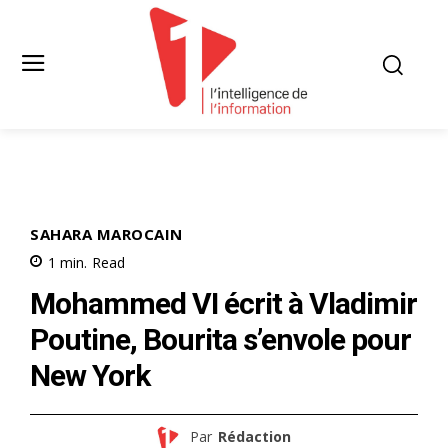
SAHARA MAROCAIN
1
min.
Read
Mohammed VI écrit à Vladimir
Poutine, Bourita s’envole pour
New York
Par
Rédaction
________________
EXERCISE INSTRUCTIONS — Print, word for word, every entry shown above; the pictures stay out.

THE COMPLETED TASK —
SAHARA MAROCAIN
1
min.
Read
Mohammed VI écrit à Vladimir
Poutine, Bourita s’envole pour
New York
Par
Rédaction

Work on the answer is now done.